Pro A. Caecina
Cicero, Marcus Tullius
Cicero. The Orations of Marcus Tullius Cicero, Volume 2. Yonge, Charles Duke, translator. London: Bell, 1856.
But if it were any one of your children who did it, he is called your agent; not that every one is, or is called our agent, who is employed in the transaction of some of our business, but because in this matter, where the intention of the interdict was clearly ascertained, they did not think it worth while to examine too curiously into the exact applicability of every word. For the principles of equity are not different in the case of one servant from what they are in the case of many; there is no different law for this single case, according to whether it was your agent who drove me away,—such a man as is legitimately considered the agent of one who is not in Italy, who is absent on business of the state, being for the time a sort of matter, that is, a deputy possessing the rights of another, or whether it was one of your labourers, or neighbours, or clients, or freedmen,—or any one else who committed that violence and wrought that expulsion at your request, or in your name.

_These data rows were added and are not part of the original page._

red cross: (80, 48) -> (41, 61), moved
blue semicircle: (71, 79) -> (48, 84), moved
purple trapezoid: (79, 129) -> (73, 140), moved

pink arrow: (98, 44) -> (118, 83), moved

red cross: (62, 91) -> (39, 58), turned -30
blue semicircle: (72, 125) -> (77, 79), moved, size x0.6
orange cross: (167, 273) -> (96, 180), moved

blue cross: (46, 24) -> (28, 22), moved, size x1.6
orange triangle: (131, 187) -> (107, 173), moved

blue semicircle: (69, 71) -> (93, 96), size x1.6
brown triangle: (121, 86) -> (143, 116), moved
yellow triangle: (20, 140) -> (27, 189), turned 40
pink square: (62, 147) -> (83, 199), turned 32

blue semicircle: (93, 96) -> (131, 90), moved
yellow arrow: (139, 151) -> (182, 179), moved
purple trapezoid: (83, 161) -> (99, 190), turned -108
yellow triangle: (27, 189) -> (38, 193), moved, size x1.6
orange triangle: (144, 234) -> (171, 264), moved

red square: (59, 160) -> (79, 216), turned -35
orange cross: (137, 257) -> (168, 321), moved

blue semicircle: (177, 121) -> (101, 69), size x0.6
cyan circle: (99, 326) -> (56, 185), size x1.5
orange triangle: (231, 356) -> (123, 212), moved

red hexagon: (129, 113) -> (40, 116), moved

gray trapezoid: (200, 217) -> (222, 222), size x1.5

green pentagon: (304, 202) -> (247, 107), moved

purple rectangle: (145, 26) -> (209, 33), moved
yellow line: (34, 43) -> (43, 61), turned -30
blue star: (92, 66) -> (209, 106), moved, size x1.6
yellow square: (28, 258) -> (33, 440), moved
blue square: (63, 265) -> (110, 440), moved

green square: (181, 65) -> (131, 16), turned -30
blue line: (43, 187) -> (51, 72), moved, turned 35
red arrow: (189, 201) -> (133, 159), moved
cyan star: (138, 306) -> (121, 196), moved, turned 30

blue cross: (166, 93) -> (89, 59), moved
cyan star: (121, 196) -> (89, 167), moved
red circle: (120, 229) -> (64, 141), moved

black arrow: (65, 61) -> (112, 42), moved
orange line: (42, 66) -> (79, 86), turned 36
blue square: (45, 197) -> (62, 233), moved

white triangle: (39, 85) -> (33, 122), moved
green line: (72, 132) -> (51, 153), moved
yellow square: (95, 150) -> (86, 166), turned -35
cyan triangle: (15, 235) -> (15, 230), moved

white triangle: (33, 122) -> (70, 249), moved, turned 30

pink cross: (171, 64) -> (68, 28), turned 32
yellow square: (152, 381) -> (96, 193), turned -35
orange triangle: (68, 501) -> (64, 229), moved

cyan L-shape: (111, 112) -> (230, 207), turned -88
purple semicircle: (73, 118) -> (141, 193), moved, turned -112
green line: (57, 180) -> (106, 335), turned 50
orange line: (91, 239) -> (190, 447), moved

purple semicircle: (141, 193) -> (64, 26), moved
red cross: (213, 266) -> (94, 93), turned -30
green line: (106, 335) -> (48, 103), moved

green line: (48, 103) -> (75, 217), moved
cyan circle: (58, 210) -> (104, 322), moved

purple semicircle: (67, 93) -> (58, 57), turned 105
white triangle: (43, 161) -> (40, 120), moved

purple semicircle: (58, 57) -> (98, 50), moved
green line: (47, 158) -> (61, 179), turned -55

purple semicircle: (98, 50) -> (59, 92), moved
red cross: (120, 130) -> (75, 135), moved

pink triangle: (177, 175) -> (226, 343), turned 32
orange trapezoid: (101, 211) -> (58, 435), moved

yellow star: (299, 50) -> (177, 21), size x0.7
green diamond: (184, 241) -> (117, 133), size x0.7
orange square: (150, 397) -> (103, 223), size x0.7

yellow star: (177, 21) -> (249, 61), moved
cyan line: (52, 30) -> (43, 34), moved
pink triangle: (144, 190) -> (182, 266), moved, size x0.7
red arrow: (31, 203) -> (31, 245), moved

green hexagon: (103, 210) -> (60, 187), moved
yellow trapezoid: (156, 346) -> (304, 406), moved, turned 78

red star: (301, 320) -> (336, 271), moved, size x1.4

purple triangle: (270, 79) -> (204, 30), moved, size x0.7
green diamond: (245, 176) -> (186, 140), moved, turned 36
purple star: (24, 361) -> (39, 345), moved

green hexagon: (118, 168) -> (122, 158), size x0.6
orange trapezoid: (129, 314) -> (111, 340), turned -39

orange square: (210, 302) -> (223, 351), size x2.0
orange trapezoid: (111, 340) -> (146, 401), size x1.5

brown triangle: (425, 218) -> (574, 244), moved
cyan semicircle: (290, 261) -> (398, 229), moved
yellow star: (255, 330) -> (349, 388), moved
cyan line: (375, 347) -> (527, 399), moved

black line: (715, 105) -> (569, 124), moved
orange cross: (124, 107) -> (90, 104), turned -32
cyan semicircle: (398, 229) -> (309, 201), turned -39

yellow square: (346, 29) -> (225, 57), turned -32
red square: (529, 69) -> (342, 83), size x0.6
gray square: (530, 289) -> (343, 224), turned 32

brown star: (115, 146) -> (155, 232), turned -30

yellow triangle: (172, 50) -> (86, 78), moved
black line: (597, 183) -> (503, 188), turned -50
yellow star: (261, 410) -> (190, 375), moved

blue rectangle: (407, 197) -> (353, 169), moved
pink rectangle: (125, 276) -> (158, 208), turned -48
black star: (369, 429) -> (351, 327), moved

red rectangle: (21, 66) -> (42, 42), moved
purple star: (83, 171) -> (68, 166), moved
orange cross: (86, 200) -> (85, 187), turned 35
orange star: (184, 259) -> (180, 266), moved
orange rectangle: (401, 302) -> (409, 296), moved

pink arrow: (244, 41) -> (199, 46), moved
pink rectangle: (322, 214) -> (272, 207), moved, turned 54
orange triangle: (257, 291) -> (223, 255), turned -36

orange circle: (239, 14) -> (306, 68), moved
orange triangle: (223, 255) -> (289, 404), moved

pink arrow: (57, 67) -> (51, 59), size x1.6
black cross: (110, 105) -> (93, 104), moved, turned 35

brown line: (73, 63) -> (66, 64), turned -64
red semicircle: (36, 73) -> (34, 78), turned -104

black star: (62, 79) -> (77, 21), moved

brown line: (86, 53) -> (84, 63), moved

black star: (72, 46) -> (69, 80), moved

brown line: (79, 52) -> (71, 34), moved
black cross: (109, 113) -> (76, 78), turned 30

Wherefore, if the same principles of law prevail with respect to replacing a man in his property who has been driven from it by violence, when that is once understood, it certainly has nothing to do with the matter, what is the exact force of each word and name. You must replace me just as much if your freedman drove me away, though he was not appointed to manage any of your business, as if your agent did it; not that every one is an agent who transacts any of our business, but because it is of no importance to the matter to inquire into that point. You must replace me just as much if one slave of yours drove me away, as if your whole household did it; not that one slave is the same as a household, but because the question is, what action has been done, not, in what language every point is expressed. Even (to depart still further from the exact wording of the law, though there is not the least atom of departure from equity,) if it was no slave of yours at all who did it, but if they were all strangers or hired people, still they will be comprehended under the description and name of your household.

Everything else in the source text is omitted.